When to Use Urgent Care: A Guide for Patients

When you're feeling under the weather, it can be difficult to decide whether to go to your primary care provider, an urgent care clinic, or the emergency room. Urgent care is the middle ground between your primary care provider and the Emergency Department, and is a great option for minor illnesses or injuries that can't wait until tomorrow. In addition, it's a good option if you have illnesses or injuries with no other symptoms, or if you have no other underlying health conditions. However, if your condition is accompanied by a high fever (104°F or higher), if you have a history of cancer, or are taking immunosuppressive medications, it is important to have you examined in the emergency department.

The law says it's an emergency if you reasonably believe it's an emergency. It's an emergency if waiting to get medical care can be dangerous to your life or to a part of your body. Severe pain and active delivery are also considered emergencies. An emergency can also be related to your mental health. Your health plan should cover emergency care no matter where you are and what hospital you go to.

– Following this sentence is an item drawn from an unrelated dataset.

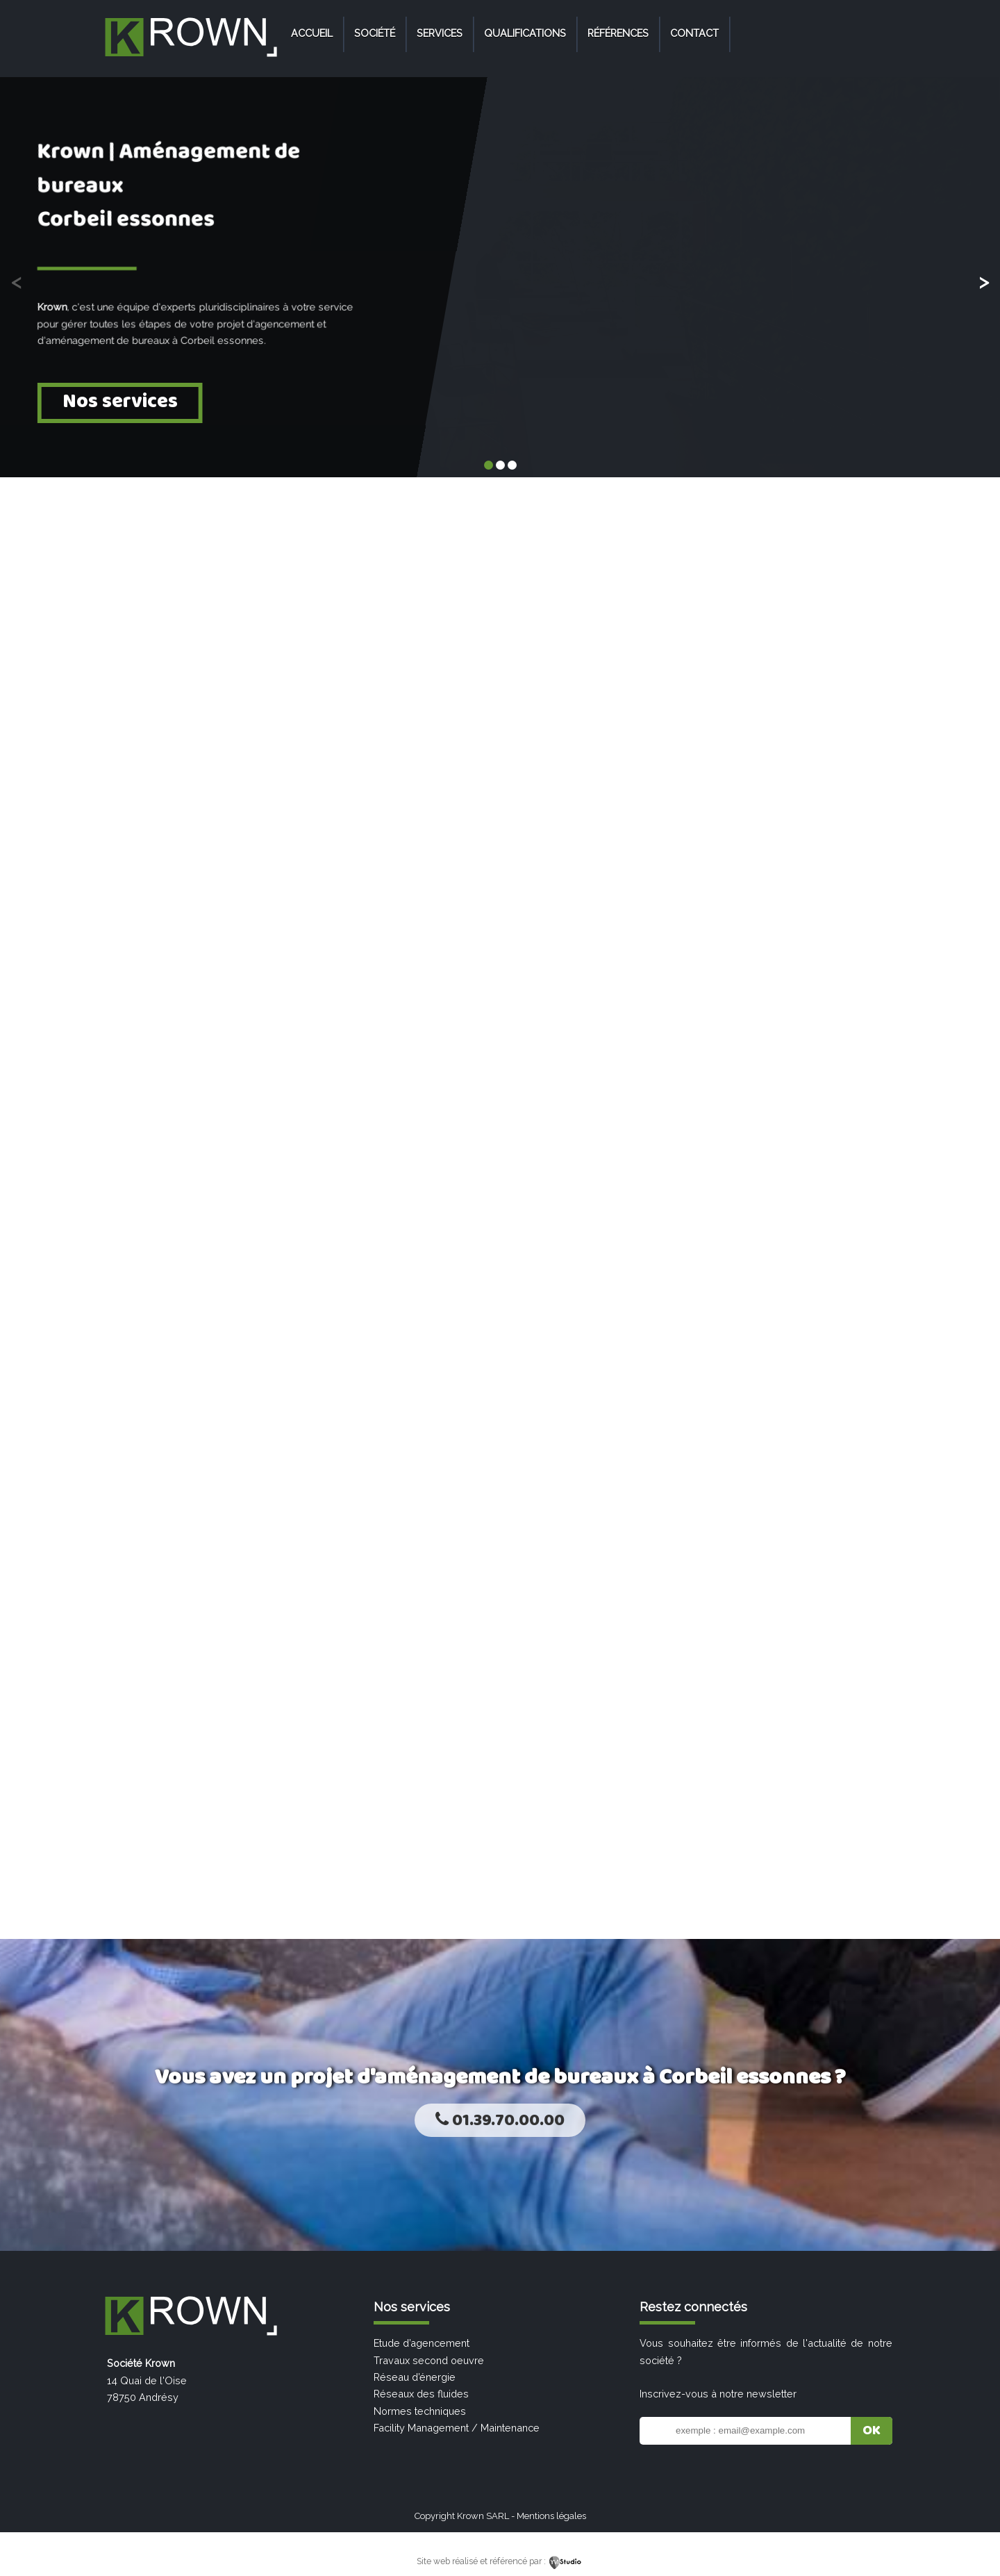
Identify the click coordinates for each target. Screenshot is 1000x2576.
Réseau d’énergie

Some limitations may apply to emergency services received outside the United States. In addition, you may be transferred to a hospital in your health plan's network when you are stable enough to be transferred. Generally, you may not be billed for the balance for emergency services, but some limitations may apply to emergency services received outside of California. Urgent care providers can request basic laboratory tests and imaging tests, such as x-rays, to help them provide diagnoses and develop treatment plans. Urgent care is given when your condition, illness, or injury is not life-threatening, but you need medical care so that treatment cannot be delayed until you can return to your health plan's service area. The cost of an urgent care visit is the same as the cost of the Ingalls Memorial emergency service for the same level of care.

Urgent care centers are not a substitute for emergency care, since they don't have the same equipment or trained staff that emergency departments have, but they can be a good option for minor injuries or illnesses or if the doctor's office is closed. Go to an urgent care clinic when you need care right away, but the illness or injury isn't considered fatal. Urgent care clinics typically have much shorter wait times than emergency rooms and cost less than a visit to the emergency room of a traditional hospital. The co-pay for emergency services will apply to your urgent help consultation, which may be greater than the co-pay for services provided by urgent care centers that are not part of a hospital's emergency department. If your plan doesn't pay for the emergency or urgent care you received, you can file a complaint with your plan. If a stable patient needs higher-level imaging, such as an ultrasound or a CT scan, emergency devices may be more appropriate than an urgent care clinic.

As a result, urgent care clinics tend to be less expensive and have shorter wait times than emergency departments. Unless a condition is life-threatening, going to an urgent care center is often a better use of a patient's time and resources to treat injuries, fevers, infections, and other ailments.

Bridgette Onken
Bridgette Onken

Subtly charming food fan. Total tv enthusiast. Passionate food ninja. Hardcore travel junkie. Friendly burrito practitioner.